Here’s their description,

Baulinder Haus is characterized by its expansive cantilevers and bold finishes. The house’s form consists of a series of stacked boxes, with public spaces on the ground level and private spaces in the boxes above. The boxes are oriented in a U-shaped plan to create a generous private courtyard. The master suite overlooks this courtyard area, designed as an extension of the interior living space, blurring the boundaries between indoors and outdoors. Machiche and steel screening elements provide depth and texture to front facade.

Floor-to-ceiling south facing windows in the courtyard are shaded by the overhanging second floor above to prohibit solar heat gain, but allow for passive solar heating in the winter. Other sustainable elements of the home include a geothermal heat pump HVAC system, energy efficient windows and sprayed foam insulation. The exterior wood is a vertical shiplap siding milled from FSC certified Machiche. Baulinder Haus was designed to meet and exceed requirements put forward by the U.S. Environmental Protection Agency for their Indoor airPLUS qualified homes, and is working toward Energy Star qualification.

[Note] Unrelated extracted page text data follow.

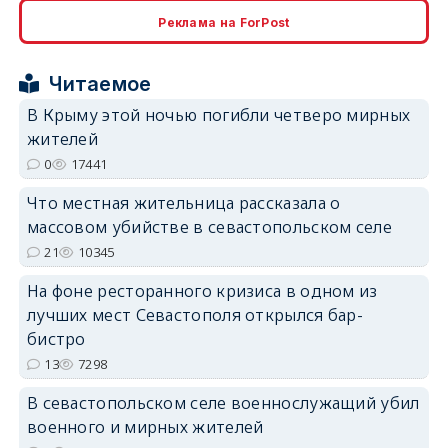
erid: 2SDnjcrDNw6
Реклама на ForPost
Читаемое
В Крыму этой ночью погибли четверо мирных
жителей
0
17441
erid: 2SDnjdPjgYS
Что местная жительница рассказала о
массовом убийстве в севастопольском селе
21
10345
На фоне ресторанного кризиса в одном из
лучших мест Севастополя открылся бар-
erid: 2SDnjdvhGXG
бистро
13
7298
В севастопольском селе военнослужащий убил
военного и мирных жителей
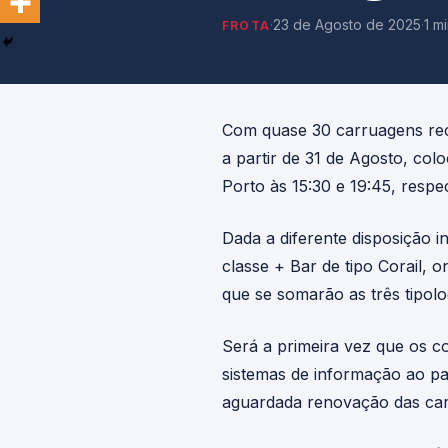
·
23 de Agosto de 2025
·
1 m
FROTA
Com quase 30 carruagens recu
a partir de 31 de Agosto, co
Porto às 15:30 e 19:45, respe
Dada a diferente disposição i
classe + Bar de tipo Corail, 
que se somarão as três tipolog
Será a primeira vez que os c
sistemas de informação ao pa
aguardada renovação das carr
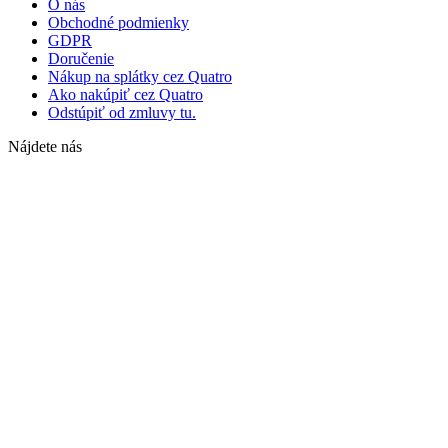
O nás
Obchodné podmienky
GDPR
Doručenie
Nákup na splátky cez Quatro
Ako nakúpiť cez Quatro
Odstúpiť od zmluvy tu.
Nájdete nás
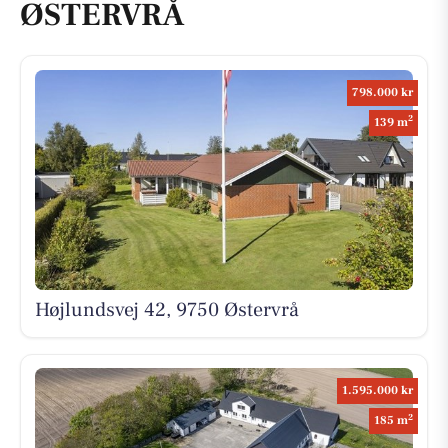
ØSTERVRÅ
798.000 kr
2
139 m
Højlundsvej 42, 9750 Østervrå
1.595.000 kr
2
185 m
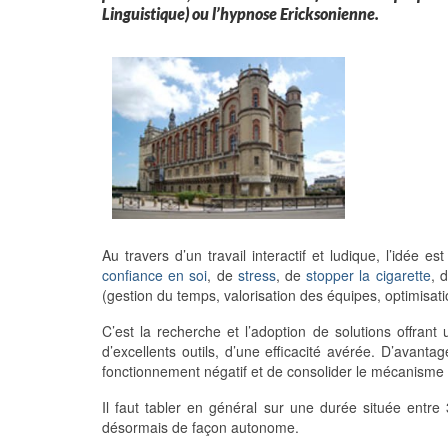
Linguistique) ou l’hypnose Ericksonienne.
Au travers d’un travail interactif et ludique, l’idée e
confiance en soi
, de
stress
, de
stopper la cigarette
, 
(gestion du temps, valorisation des équipes, optimisat
C’est la recherche et l’adoption de solutions offrant 
d’excellents outils, d’une efficacité avérée. D’avan
fonctionnement négatif et de consolider le mécanisme po
Il faut tabler en général sur une durée située entr
désormais de façon autonome.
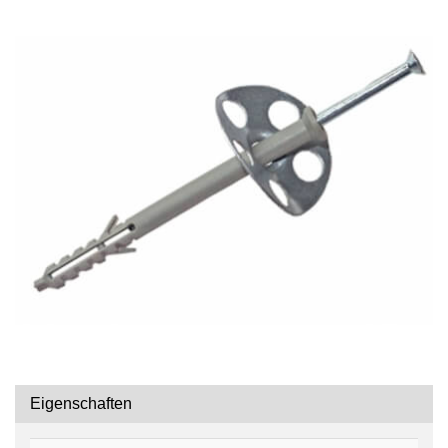
Eigenschaften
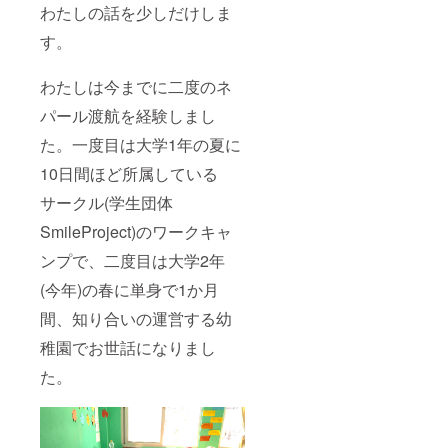
わたしの話を少しだけしま
す。
わたしは今までに二度のネ
パール渡航を経験しまし
た。一度目は大学1年の夏に
10日間ほど所属している
サークル(学生団体
SmileProject)のワークキャ
ンプで、二度目は大学2年
(今年)の春に単身で1か月
間、知り合いの運営する幼
稚園でお世話になりまし
た。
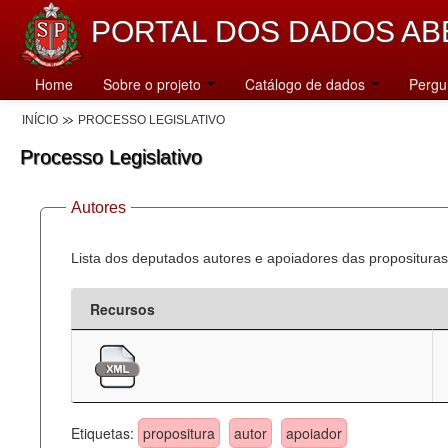
PORTAL DOS DADOS AB
Home
Sobre o projeto
Catálogo de dados
Pergu
INÍCIO
PROCESSO LEGISLATIVO
Processo Legislativo
Autores
Lista dos deputados autores e apoiadores das proposituras
Recursos
Etiquetas:
propositura
autor
apoiador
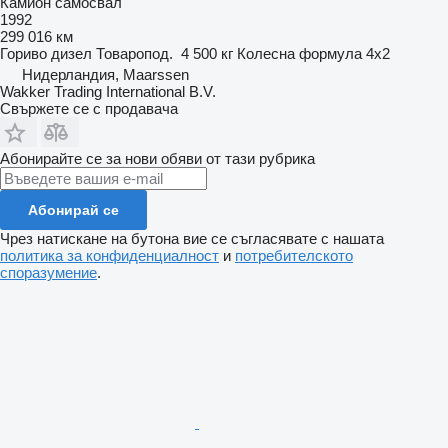
Камион самосвал
1992
299 016 км
Гориво
дизел
Товаропод.
4 500 кг
Колесна формула
4x2
Нидерландия, Maarssen
Wakker Trading International B.V.
Свържете се с продавача
Абонирайте се за нови обяви от тази рубрика
Абонирай се
Чрез натискане на бутона вие се съгласявате с нашата
политика за конфиденциалност
и
потребителското
споразумение
.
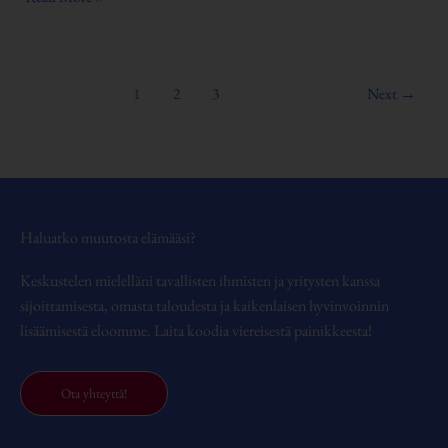
1
2
3
Next
→
Haluatko muutosta elämääsi?
Keskustelen mielelläni tavallisten ihmisten ja yritysten kanssa
sijoittamisesta, omasta taloudesta ja kaikenlaisen hyvinvoinnin
lisäämisestä eloomme. Laita koodia viereisestä painikkeesta!
Ota yhteyttä!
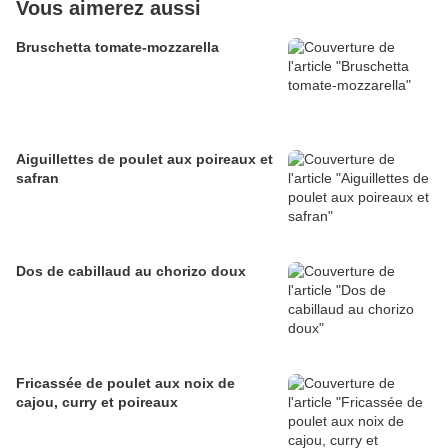
Vous aimerez aussi
Bruschetta tomate-mozzarella
Aiguillettes de poulet aux poireaux et
safran
Dos de cabillaud au chorizo doux
Fricassée de poulet aux noix de
cajou, curry et poireaux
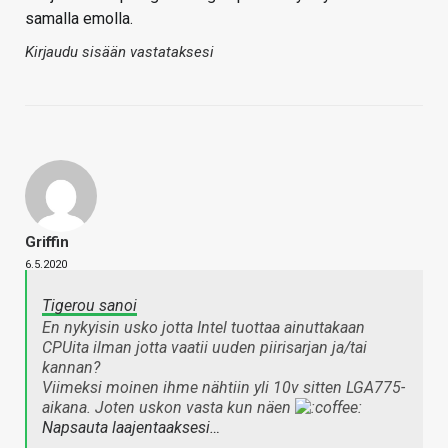
samalla emolla.
Kirjaudu sisään vastataksesi
Griffin
6.5.2020
Tigerou sanoi
En nykyisin usko jotta Intel tuottaa ainuttakaan
CPUita ilman jotta vaatii uuden piirisarjan ja/tai
kannan?
Viimeksi moinen ihme nähtiin yli 10v sitten LGA775-
aikana. Joten uskon vasta kun näen
Napsauta laajentaaksesi…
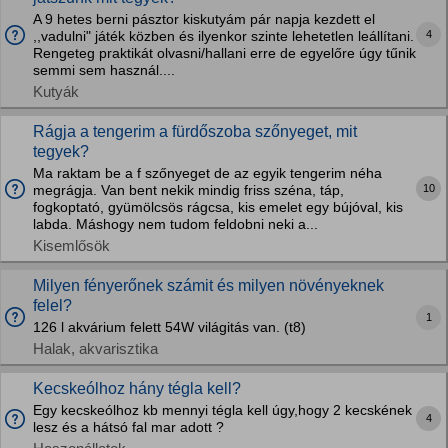
A 9 hetes berni pásztor kiskutyám pár napja kezdett el
4
,,vadulni" játék közben és ilyenkor szinte lehetetlen leállítani.
Rengeteg praktikát olvasni/hallani erre de egyelőre úgy tűnik
semmi sem használ....
Kutyák
Rágja a tengerim a fürdőszoba szőnyeget, mit
tegyek?
Ma raktam be a f szőnyeget de az egyik tengerim néha
10
megrágja. Van bent nekik mindig friss széna, táp,
fogkoptató, gyümölcsös rágcsa, kis emelet egy bújóval, kis
labda. Máshogy nem tudom feldobni neki a...
Kisemlősök
Milyen fényerőnek számit és milyen növényeknek
felel?
1
126 l akvárium felett 54W világitás van. (t8)
Halak, akvarisztika
Kecskeólhoz hány tégla kell?
Egy kecskeólhoz kb mennyi tégla kell úgy,hogy 2 kecskének
4
lesz és a hátsó fal mar adott ?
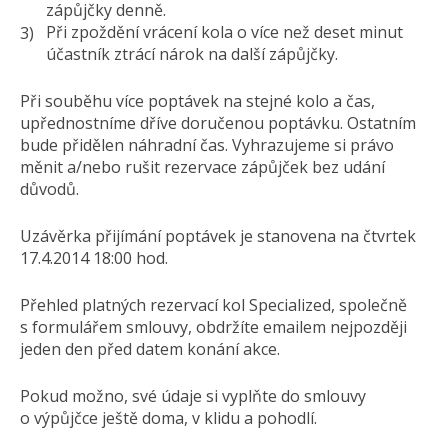
zápůjčky denně.
Při zpoždění vrácení kola o více než deset minut
účastník ztrácí nárok na další zápůjčky.
Při souběhu více poptávek na stejné kolo a čas,
upřednostníme dříve doručenou poptávku. Ostatním
bude přidělen náhradní čas. Vyhrazujeme si právo
měnit a/nebo rušit rezervace zápůjček bez udání
důvodů.
Uzávěrka přijímání poptávek je stanovena na čtvrtek
17.4.2014 18:00 hod.
Přehled platných rezervací kol Specialized, společně
s formulářem smlouvy, obdržíte emailem nejpozději
jeden den před datem konání akce.
Pokud možno, své údaje si vyplňte do smlouvy
o výpůjčce ještě doma, v klidu a pohodlí.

On the interior, the warm, light tones of the kitchen are balanced by the blackened steel screen. The contrast of warm and cool materials continues throughout the house. Warm wood casework meets cool gray floor and wall tile in the master bath. Wood light boxes and countertops stand against dark mosaic wall tile in the powder room. The blackened steel of the stair rails and risers is offset by wood treads and balconies. Hufft Projects designed and fabricated the custom casework, steel screens and much of the furniture in the home.